One day I woke up and realised how great a Scrambler would be. I’ve done a lot of off-road riding and still have a Honda CRF450X, but not used it for a few years. Part of the reason is a loss of interest in hauling it about through deep mud and over tall rocks and up impossibly steep rocky climbs - my knees can’t take it any more. But I still yearn for a bit of simple green-laneing, getting off the tarmac and into the countryside again. More of a dry summer’s day sort of pursuit and it occurred to me that a Scrambler might not only be fun on the road, but also provide me with the gentle off-roading that I desire. So off I went to Blade motorcycles in Reading (UK) for a test ride. Not only the Scrambler, but I also wanted to ride the Monster 1200S as a comparison and then a DVT MultiStrada to see what a difference DVT makes.
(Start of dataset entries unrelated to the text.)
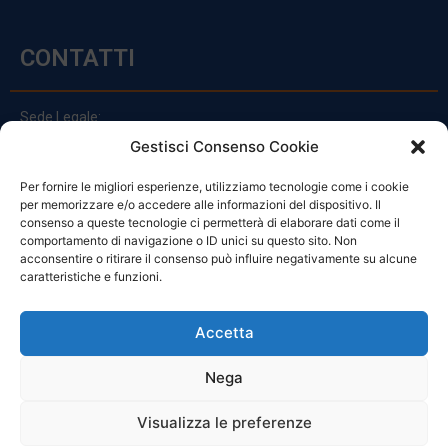
CONTATTI
Sede Legale:
Via Principe Di Udine 144
Gestisci Consenso Cookie
33030 Campoformido (Ud)
Per fornire le migliori esperienze, utilizziamo tecnologie come i cookie
clienti@officinefvg.it
per memorizzare e/o accedere alle informazioni del dispositivo. Il
info@officinefvg.it
consenso a queste tecnologie ci permetterà di elaborare dati come il
posta@officinefvgpec.It
comportamento di navigazione o ID unici su questo sito. Non
acconsentire o ritirare il consenso può influire negativamente su alcune
caratteristiche e funzioni.
ORARI
Accetta
Nega
Da Lunedi A Venerdì
8:00 – 12:00 / 13:30 – 17:30
Visualizza le preferenze
Sabato: 8:00 – 12:00
Domenica: Chiuso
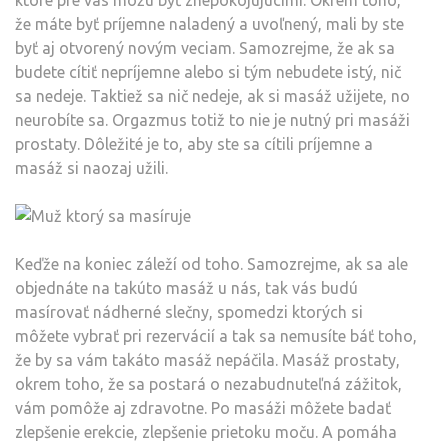
ktoré pre vás môžu byť znepokojujúcimi. Okrem toho,
že máte byť príjemne naladený a uvoľnený, mali by ste
byť aj otvorený novým veciam. Samozrejme, že ak sa
budete cítiť nepríjemne alebo si tým nebudete istý, nič
sa nedeje. Taktiež sa nič nedeje, ak si masáž užijete, no
neurobíte sa. Orgazmus totiž to nie je nutný pri masáži
prostaty. Dôležité je to, aby ste sa cítili príjemne a
masáž si naozaj užili.
Keďže na koniec záleží od toho. Samozrejme, ak sa ale
objednáte na takúto masáž u nás, tak vás budú
masírovať nádherné slečny, spomedzi ktorých si
môžete vybrať pri rezervácií a tak sa nemusíte báť toho,
že by sa vám takáto masáž nepáčila. Masáž prostaty,
okrem toho, že sa postará o nezabudnuteľná zážitok,
vám pomôže aj zdravotne. Po masáži môžete badať
zlepšenie erekcie, zlepšenie prietoku moču. A pomáha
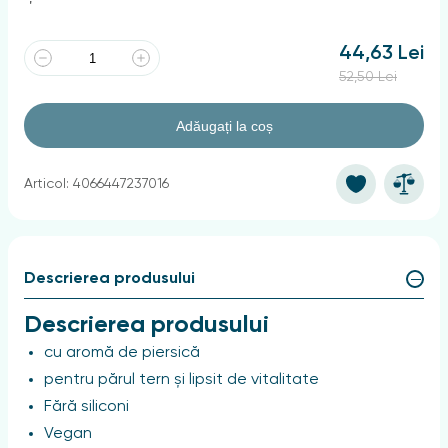
44,63 Lei
52,50 Lei
Adăugați la coș
Articol: 4066447237016
Descrierea produsului
Descrierea produsului
cu aromă de piersică
pentru părul tern și lipsit de vitalitate
Fără siliconi
Vegan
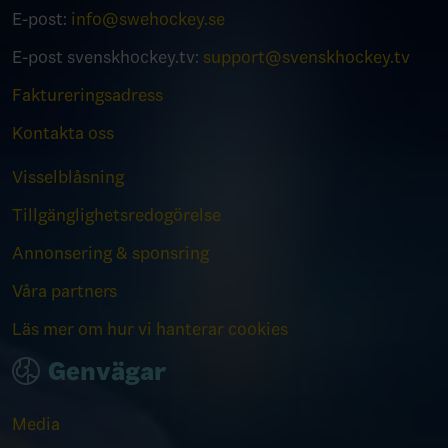
E-post:
info@swehockey.se
E-post svenskhockey.tv:
support@svenskhockey.tv
Faktureringsadress
Kontakta oss
Visselblåsning
Tillgänglighetsredogörelse
Annonsering & sponsring
Våra partners
Läs mer om hur vi hanterar cookies
Genvägar
Media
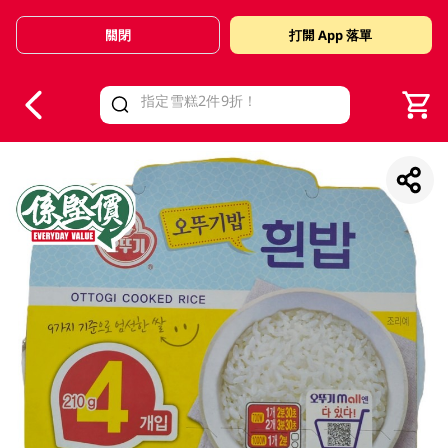
關閉
打開 App 落單
V
alid Until 30 June 2026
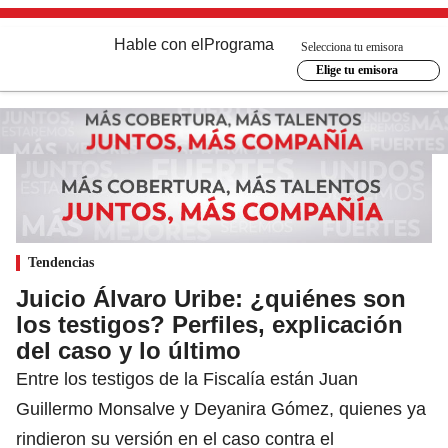
Hable con el
Programa
Selecciona tu emisora
Elige tu emisora
Tendencias
Juicio Álvaro Uribe: ¿quiénes son
los testigos? Perfiles, explicación
del caso y lo último
Entre los testigos de la Fiscalía están Juan
Guillermo Monsalve y Deyanira Gómez, quienes ya
rindieron su versión en el caso contra el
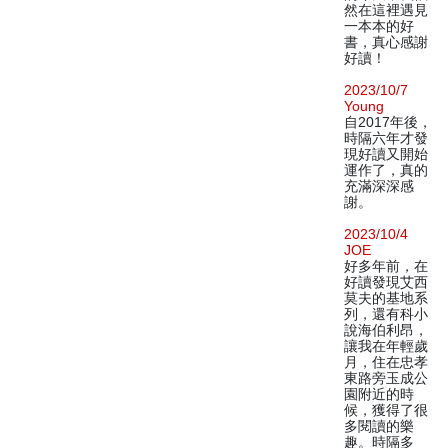
然在這裡遇見
一本本的好
書，真心感謝
好讀！
2023/10/7
Young
自2017年後，
時隔六年才發
現好讀又開始
運作了，真的
充滿深深感
謝。
2023/10/4
JOE
好多年前，在
好讀發現艾西
莫夫的基地系
列，還有科小
說海伯利昂，
讓我在年輕歲
月，住在忠孝
東路旁玉成公
園附近的時
候，獲得了很
多閱讀的樂
趣。時隔多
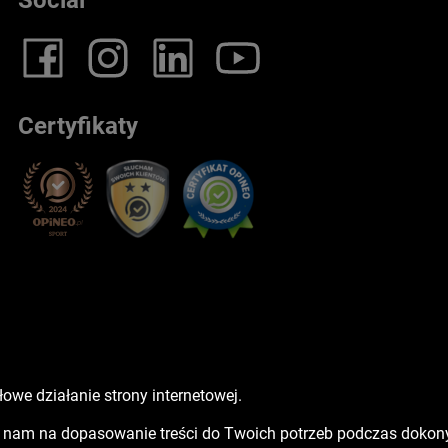
Certyfikaty
owe działanie strony internetowej.
sz nam na dopasowanie treści do Twoich potrzeb podczas doko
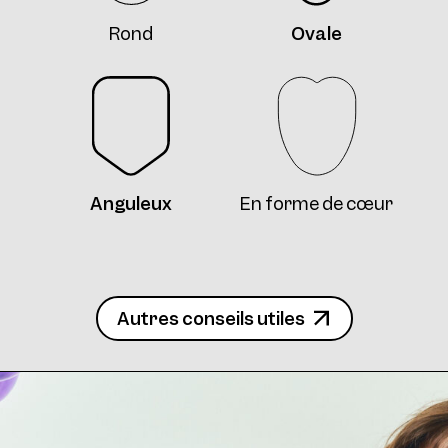
Rond
Ovale
4734 Clip Col. 10 50
Anguleux
En forme de cœur
4734 Clip2 Col. 12 55
Autres conseils utiles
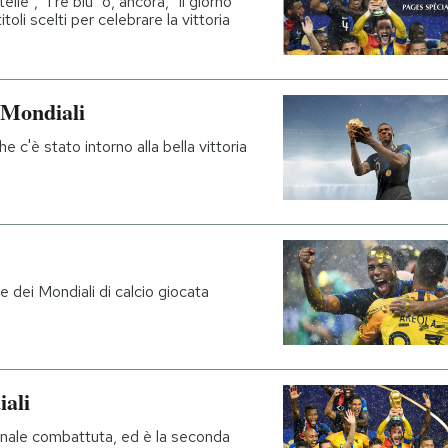
elle", "I re blu" o, ancora, "Il giorno
itoli scelti per celebrare la vittoria
i Mondiali
e c'è stato intorno alla bella vittoria
le dei Mondiali di calcio giocata
iali
finale combattuta, ed è la seconda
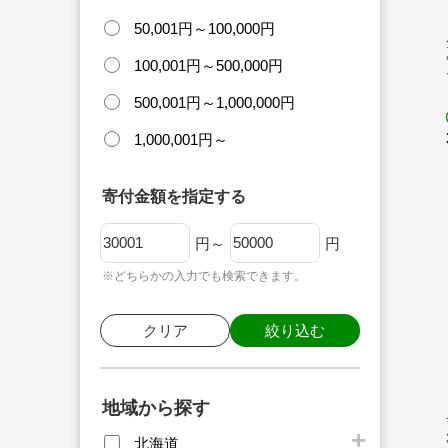
50,001円～100,000円
100,001円～500,000円
500,001円～1,000,000円
1,000,001円～
寄付金額を指定する
円～
円
※どちらかの入力でも検索できます。
クリア
絞り込む
地域から探す
北海道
Blade were very accommodating and I first set off on the Scrambler, followed by the others in the order listed above, plus an 821 Monster at the end for a further comparison. Why, because I couldn’t believe how utterly horrid was the Monster 1200. I chose a route through some unpleasant town traffic then a bit of dual carriageway and some A and B roads on which I grew up learning to ride bikes. So familiar to me and also I rode the same lap for each bike. After a mile in traffic on the Monster, I hated it and couldn’t believe how dreadful it was, even in Urban mode. Sport mode was simply a waste of time in town with the engine bucking and banging. Once in the open on flowing roads, it began to make sense again, as I remembered from previous tests (which obviously didn’t include any heavy traffic). But that’s not enough, A bike has to be able to cope with some traffic even if it’s not an urban commuter and I found constantly having to switch engine modes became an extremely irritating, but necessary chore. KTM have done a far better job with their Super Duke R 1290 whose engine is WAY more controllable than this, well, Monster is a good name. Horrible. I even tried the 821 Monster to see if that was better. No, not significantly. But…

The DVT MultiStrada has a delightful engine. Almost as smooth low down as the Scrambler, even at 30 mph in top, in SPORT mode. No need to mess with engine modes as the DVT system seems to eliminate the big V twin’s shortcomings. So when Ducati release a Monster 1200S with DVT engine, then I’ll consider it again, but until that time, no chance. Actually, having seen pictures of the new Diavel, add belt drive to my list of ‘must haves’ for a Monster. Oh and a gear position indicator - I don’t care what others may say, they’re great.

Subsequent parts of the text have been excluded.